More dedicated bus lanes, a full network of protected bike lanes, a highways-to-parks initiative, permanent open streets, a five borough Citi Bike system, and safe routes for kids to bike to school — these are the buried treasures in City Comptroller Scott Stringer's climate change policy that was released on Sunday.
Most of the 34-page white paper [read it here] focuses on general strategies for reducing the city's greenhouse gas footprint — with a special emphasis on buildings, which account for about 73 percent of city emissions, the report says.
As such, the plan focuses on the big-ticket items: no new fossil fuel infrastructure such as pipelines, clean energy programs in city buildings, investments in renewables, a new public energy utility, tax abatements for properties that install solar arrays, solar cells on city buildings, more support for offshore wind farms, protecting our shoreline with resiliency investments, etc.
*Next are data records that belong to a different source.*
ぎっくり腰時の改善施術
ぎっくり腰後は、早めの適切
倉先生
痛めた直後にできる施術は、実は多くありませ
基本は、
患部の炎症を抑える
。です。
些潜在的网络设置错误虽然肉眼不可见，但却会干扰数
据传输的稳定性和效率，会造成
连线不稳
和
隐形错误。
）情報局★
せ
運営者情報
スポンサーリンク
But the plan also acknowledges the role that safe streets and livable communities can play in the green new world.
For instance, vowing to "improve air quality [by] cutting down on automobile use," Stringer said he would "initiate a comprehensive review of our highway network and will propose specific plans to reduce lanes, deck over existing highway trenches, and promote pedestrian and transit friendly solutions that can take us toward a greener city" with the goal of "scaling back highway infrastructure."
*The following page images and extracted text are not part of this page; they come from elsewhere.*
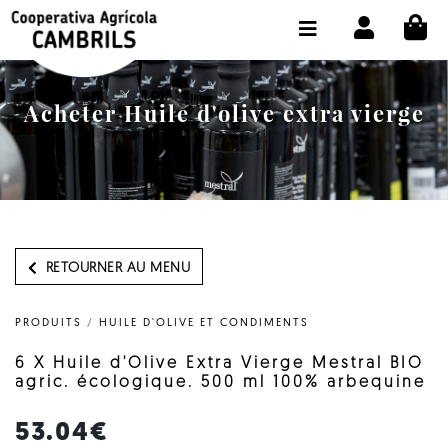
CI
BOUTIQUE ACHETER EN LIGNE
LA COOPÉRATIVE
Acheter Huile d'olive extra vierge
OLEOTOUR
PRODUITS
MOULIN
NOTRE HUILE
RETOURNER AU MENU
CONTACT
PRODUITS
/
HUILE D'OLIVE ET CONDIMENTS
CHOISIR LA LANGUE:
FR
6 X Huile d'Olive Extra Vierge Mestral BIO
agric. écologique. 500 ml 100% arbequine
53.04€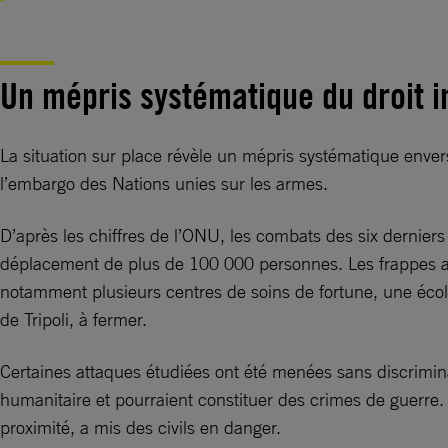
Un mépris systématique du droit i
La situation sur place révèle un mépris systématique enver
l’embargo des Nations unies sur les armes.
D’après les chiffres de l’ONU, les combats des six derniers
déplacement de plus de 100 000 personnes. Les frappes aérien
notamment plusieurs centres de soins de fortune, une école 
de Tripoli, à fermer.
Certaines attaques étudiées ont été menées sans discrimina
humanitaire et pourraient constituer des crimes de guerre
proximité, a mis des civils en danger.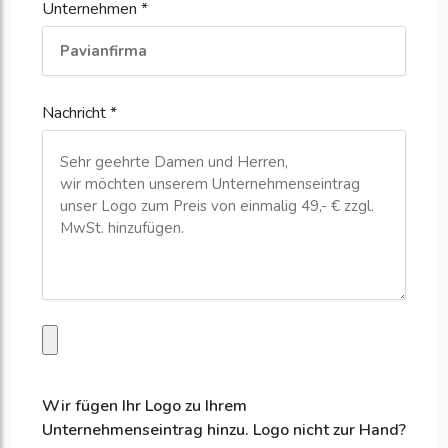
Unternehmen *
Nachricht *
Wir fügen Ihr Logo zu Ihrem
Unternehmenseintrag hinzu. Logo nicht zur Hand?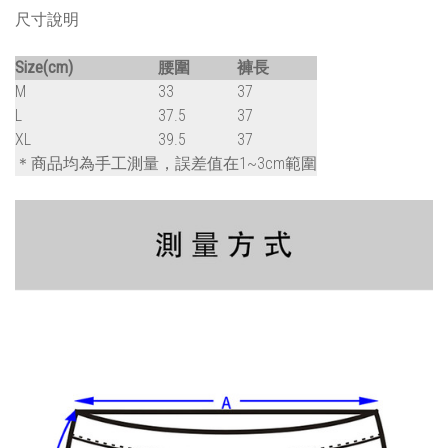
尺寸說明
Size(cm)
腰圍
褲長
M
33
37
L
37.5
37
XL
39.5
37
＊商品均為手工測量，誤差值在1~3cm範圍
"Urban highways divide our communities, put pedestrians in danger, and drive up rates of asthma and respiratory illness," he argues, citing a statistic that "vehicle emissions are responsible for over 300 premature deaths each year."
The promised review of all aging highways such as the Cross-Bronx and Major Deegan expressways and the Grand Central Parkway builds on Stringer's existing plan to scale back a crumbling stretch of the Brooklyn-Queens Expressway into a truck-only highway with a park on top, which he announced in 2019.
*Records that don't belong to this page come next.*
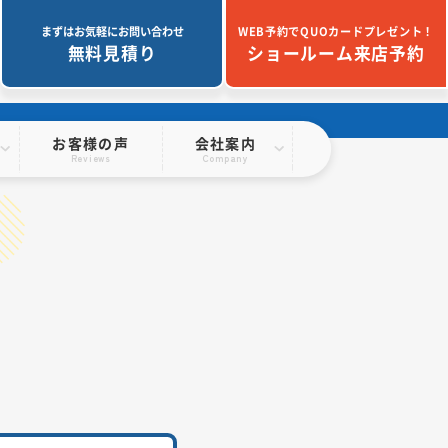
まずはお気軽にお問い合わせ
WEB予約でQUOカードプレゼント！
無料見積り
ショールーム来店予約
お客様の声
会社案内
Reviews
Company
The larger goal is to "reduce truck traffic in areas with high rates of asthma," the report said, offering several possible ways to achieve that beyond highway contraction, including creating "incentives to facilitate last mile delivery by bike."
Reducing car use is a key part of Stringer's plan, given that transportation accounts for 28 percent of the city's emissions. He offered several strategies for getting people out of their cars such as support for the open streets program and more protected bike infrastructure, but the single biggest promise is to create dedicated bus lanes for "all high-ridership bus lines," while also offering bus priority at "targeted choke points throughout the city."
Reducing space for car drivers — who are mostly transporting only themselves, plus the 100 square foot of car they're in — in favor of bus passengers is long a dream of the MTA, which called last year for the creation of 60 miles of dedicated bus lanes, but the de Blasio administration promised 20, but then created less than 17.
Stringer promised to "ensure that the streets, traffic lights, curbs, and sidewalks that the city operates will be optimized to give bus riders the fast, reliable, frequent, and accessible service they deserve," the policy paper said.
Some details were lacking. Stringer's plan calls for "making Citi Bike available throughout the five boroughs and free for low-income high school kids," though how he would do that is unclear.
Also, he vowed to create an "ambitious Bike-to-School plan," but details were missing beyond that it would include "a massive expansion of well-designed, well-protected, well-connected bike lanes.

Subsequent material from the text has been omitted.